Last week Tom Webb tweeted this post about R2. In it the Cosma Shalizi argues that it’s wrong to say that “R2 is the proportion of variance explained by the model”. I say not so fast.
Cosmo’s point is that you can use a variable – say Date – in a regression to predict a response – say number of deaths in Chicago. But it doesn’t mean that the variable is causal:
It seems absurd, however, to say that the date explains how many people died in Chicago on a given day, or even the variation from day to day. The closest I can come up with to an example of someone making such a claim would be an astrologer, and even one of them would work in some patter about the planets and their influences.
But if it’s so absurd, why are you using date in the first place? Isn’t it absurd to try to explain death rates with something that a priori you think can’t possibly explain death rates?
Well, yes and no. It depends on how we interpret the regression model. The purpose of a regression is to explain a variable, Y, with one or more explanatory variables, X, i.e. to find a relationship Y = f(X) + ε. X explains Y in the sense that if we know X, we can calculate f( X), and this plus some random noise (the ε) is Y is. Note that there is an asymmetry here: X is used to explain Y, but not the other way round (if there were a symmetry we would be talking about X and >Y being correlated). From this it’s a small step to say that some of the variation in Y is explained by X, i.e. according to the model if we change X, we’ll see a corresponding change in Y. Interpreted like this, it makes perfect sense to say that date predicts deaths in Chicago.

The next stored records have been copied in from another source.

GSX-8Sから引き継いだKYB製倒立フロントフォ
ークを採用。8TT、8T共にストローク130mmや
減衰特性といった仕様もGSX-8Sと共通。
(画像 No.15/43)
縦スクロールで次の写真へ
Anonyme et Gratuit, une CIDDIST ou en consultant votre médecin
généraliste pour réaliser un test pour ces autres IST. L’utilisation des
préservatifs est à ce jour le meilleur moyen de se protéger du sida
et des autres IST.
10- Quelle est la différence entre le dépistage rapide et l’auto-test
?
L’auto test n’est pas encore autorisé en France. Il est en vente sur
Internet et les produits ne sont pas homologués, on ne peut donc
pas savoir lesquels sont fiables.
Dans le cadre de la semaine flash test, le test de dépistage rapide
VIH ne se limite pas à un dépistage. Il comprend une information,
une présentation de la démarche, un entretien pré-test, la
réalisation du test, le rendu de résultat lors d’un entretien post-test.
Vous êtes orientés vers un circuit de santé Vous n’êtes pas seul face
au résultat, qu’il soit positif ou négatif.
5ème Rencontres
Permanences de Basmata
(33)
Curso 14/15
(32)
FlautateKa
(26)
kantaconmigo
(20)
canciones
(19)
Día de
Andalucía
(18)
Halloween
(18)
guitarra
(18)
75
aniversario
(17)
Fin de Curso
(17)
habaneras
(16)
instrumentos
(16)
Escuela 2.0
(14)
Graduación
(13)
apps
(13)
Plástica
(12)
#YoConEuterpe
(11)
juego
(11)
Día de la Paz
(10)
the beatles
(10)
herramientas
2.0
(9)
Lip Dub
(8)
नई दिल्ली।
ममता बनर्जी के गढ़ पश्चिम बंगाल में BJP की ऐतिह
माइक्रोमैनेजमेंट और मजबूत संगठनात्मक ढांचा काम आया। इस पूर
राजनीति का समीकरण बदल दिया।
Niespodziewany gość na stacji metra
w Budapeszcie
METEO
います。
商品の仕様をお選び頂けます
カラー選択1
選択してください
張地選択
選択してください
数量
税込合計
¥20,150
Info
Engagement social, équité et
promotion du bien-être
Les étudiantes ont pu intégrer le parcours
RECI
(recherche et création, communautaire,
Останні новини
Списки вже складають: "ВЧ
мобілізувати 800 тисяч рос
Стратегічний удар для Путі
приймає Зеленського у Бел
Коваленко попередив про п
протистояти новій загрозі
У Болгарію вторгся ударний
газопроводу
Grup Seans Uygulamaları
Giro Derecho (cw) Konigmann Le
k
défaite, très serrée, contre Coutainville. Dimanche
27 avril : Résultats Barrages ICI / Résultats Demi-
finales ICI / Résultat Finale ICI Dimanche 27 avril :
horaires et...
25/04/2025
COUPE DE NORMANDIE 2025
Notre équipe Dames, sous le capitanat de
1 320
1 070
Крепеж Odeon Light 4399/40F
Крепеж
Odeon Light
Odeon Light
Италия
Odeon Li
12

But models are there to be interpreted. The (strict) interpretation of a regression model is that it says that the explanatory variables are causal, i.e. if we manipulate the date, the number of deaths will change. Under this interpretation, it’s clearly absurd that sneaking into Chicago one night and changing the calendars to Wednesday rather than Sunday is absurd. But if we accept this interpretation, then once again it is absurd to fit Date as a variable in the analysis.
So why do we do this? Because in practice we use a slightly weaker interpretation of a regression model. Although the variable we put into the model may not itself be causal, we assume it it strongly correlated with one that it. The choice of variable to use is often a matter of greater convenience, e.g. in bird studies tarsus length is often used to measure body size, and date is related to car activity (the roads are busier during the week, when people are driving to and from work). It is assumed that what is measured is strongly enough correlated to what is causal that we can treat them as the same in the analysis: the interpretation can then shift to discussing what is the actual causal factor.
Under this weaker interpretation, I think it’s fine to say that Date explains variation in mortality: we know it’s not causal, but then nothing in our analyses are. As long as we don’t use a strict interpretation of the model, there’s no problem. And if we are using the strict interpretation, we shouldn’t be fitting that model anyway. If there is a problem, it’s in understanding how strictly a model should be interpreted. I think reducing this to linguistics by banning certain phrases isn’t going to help: most people will remember the ban, but not necessarily what it’s for.
Bottom line: we all know know what “X explains 55% of the variance in Y” means, and in practice it’s not mis-interpreted. So why make a fuss?